The quasi-revelation about Claire and sort-of-revelation about Hiro pales in comparison to the other thing HRG and Quentin discover, namely Molly Walker’s recapture and how Renautus plans on using her. Namely, to power eyewear that allows its wearer to single out Evos. Essentially, the Google Glass version of Cerebro. Also, poor Molly Walker. Even as an adult, terrible things keep happening to her.
Finally, there’s Carlos’ story. Out of everyone, Carlos seems the most unconnected to everything else going on. We see how all the other pieces of everyone’s story tie together so far and some characters have already crossed paths with one another. However, Carlos is off doing his own thing, making it unlikely he encounters any of the other characters anytime soon (unless Luke and Joanne actually do decide to go after El Vengador). That said, Carlos’ “own thing” that he’s doing is pretty much “becoming Batman,” so I’m 100 percent fine with that.

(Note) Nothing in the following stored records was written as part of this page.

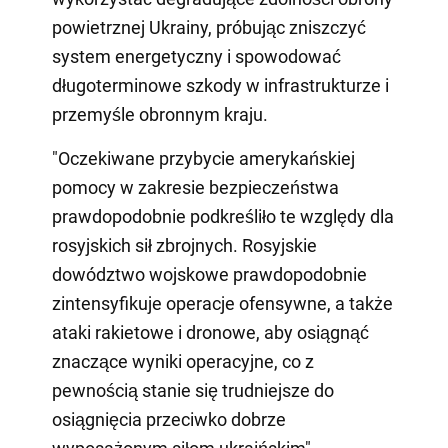
powietrznej Ukrainy, próbując zniszczyć
system energetyczny i spowodować
długoterminowe szkody w infrastrukturze i
przemyśle obronnym kraju.
"Oczekiwane przybycie amerykańskiej
pomocy w zakresie bezpieczeństwa
prawdopodobnie podkreśliło te względy dla
rosyjskich sił zbrojnych. Rosyjskie
dowództwo wojskowe prawdopodobnie
zintensyfikuje operacje ofensywne, a także
ataki rakietowe i dronowe, aby osiągnąć
znaczące wyniki operacyjne, co z
pewnością stanie się trudniejsze do
osiągnięcia przeciwko dobrze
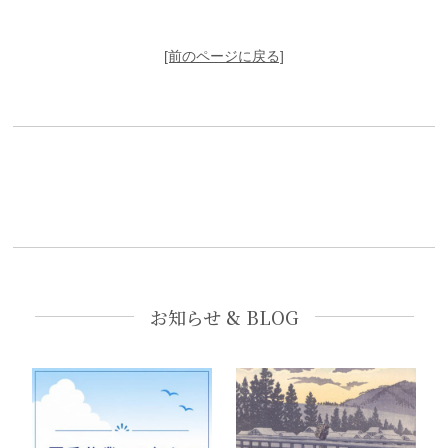
[前のページに戻る]
お知らせ & BLOG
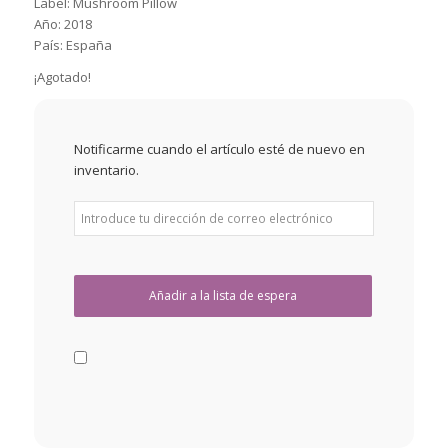
Label: Mushroom Pillow
Año: 2018
País: España
¡Agotado!
Notificarme cuando el artículo esté de nuevo en
inventario.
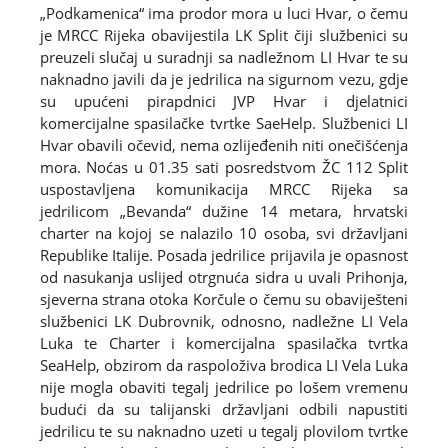
„Podkamenica“ ima prodor mora u luci Hvar, o čemu
je MRCC Rijeka obavijestila LK Split čiji službenici su
preuzeli slučaj u suradnji sa nadležnom LI Hvar te su
naknadno javili da je jedrilica na sigurnom vezu, gdje
su upućeni pirapdnici JVP Hvar i djelatnici
komercijalne spasilačke tvrtke SaeHelp. Službenici LI
Hvar obavili očevid, nema ozlijeđenih niti onečišćenja
mora. Noćas u 01.35 sati posredstvom ŽC 112 Split
uspostavljena komunikacija MRCC Rijeka sa
jedrilicom „Bevanda“ dužine 14 metara, hrvatski
charter na kojoj se nalazilo 10 osoba, svi državljani
Republike Italije. Posada jedrilice prijavila je opasnost
od nasukanja uslijed otrgnuća sidra u uvali Prihonja,
sjeverna strana otoka Korčule o čemu su obaviješteni
službenici LK Dubrovnik, odnosno, nadležne LI Vela
Luka te Charter i komercijalna spasilačka tvrtka
SeaHelp, obzirom da raspoloživa brodica LI Vela Luka
nije mogla obaviti tegalj jedrilice po lošem vremenu
budući da su talijanski državljani odbili napustiti
jedrilicu te su naknadno uzeti u tegalj plovilom tvrtke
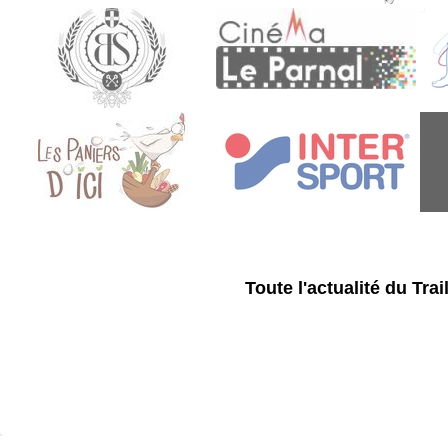
Toute l'actualité du Tr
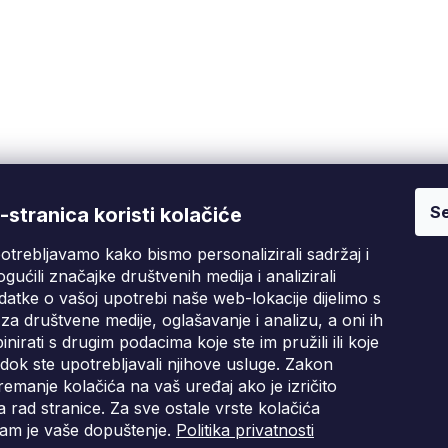
Se
Fixito
Kupnja
stranica koristi kolačiće
otrebljavamo kako bismo personalizirali sadržaj i
Tko smo mi?
Pritužbeni postupak
D
gućili značajke društvenih medija i analizirali
Kontakt informacije
Poslovni uvjeti
atke o vašoj upotrebi naše web-lokacije dijelimo s
Ocjene kupaca
za društvene medije, oglašavanje i analizu, a oni ih
irati s drugim podacima koje ste im pružili ili koje
Blog
i dok ste upotrebljavali njihove usluge. Zakon
emanje kolačića na vaš uređaj ako je izričito
 rad stranice. Za sve ostale vrste kolačića
am je vaše dopuštenje.
Politika privatnosti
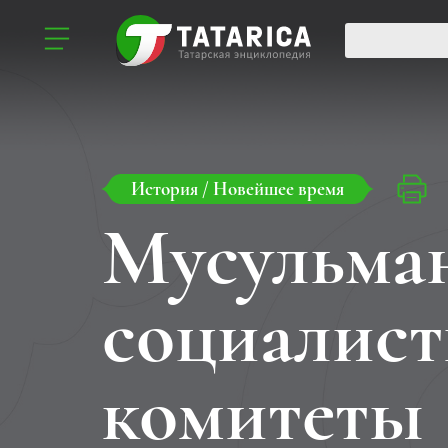
История
/
Новейшее время
Мусульма
социалист
комитеты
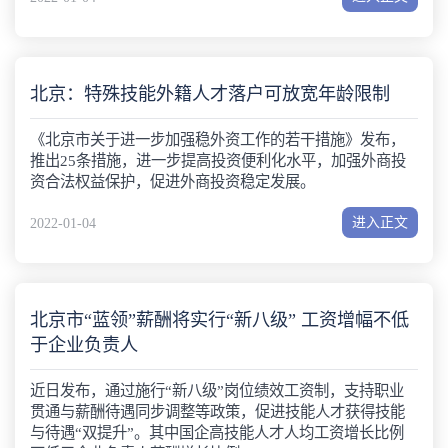
北京：特殊技能外籍人才落户可放宽年龄限制
《北京市关于进一步加强稳外资工作的若干措施》发布，
推出25条措施，进一步提高投资便利化水平，加强外商投
资合法权益保护，促进外商投资稳定发展。
进入正文
2022-01-04
北京市“蓝领”薪酬将实行“新八级” 工资增幅不低
于企业负责人
近日发布，通过施行“新八级”岗位绩效工资制，支持职业
贯通与薪酬待遇同步调整等政策，促进技能人才获得技能
与待遇“双提升”。其中国企高技能人才人均工资增长比例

With three episodes down, “Heroes Reborn” still seems to be going rather strong. There’s no character I particularly dislike or am uninterested in. Some characters are actually very intriguing (please, please, please be a fifth dimensional imp) and I can’t wait to find out more. Kring said he wanted to go back to the idea behind the first season: ordinary people discovering they possess extraordinary powers. On the surface, he accomplished that goal. But deeper than that, he’s brought back the same feeling I had when I watched those first few episodes of the original series nearly a decade ago — that feeling of excitement and curiosity and speculation. “Heroes” has indeed been reborn, and it’s a great feeling to have back.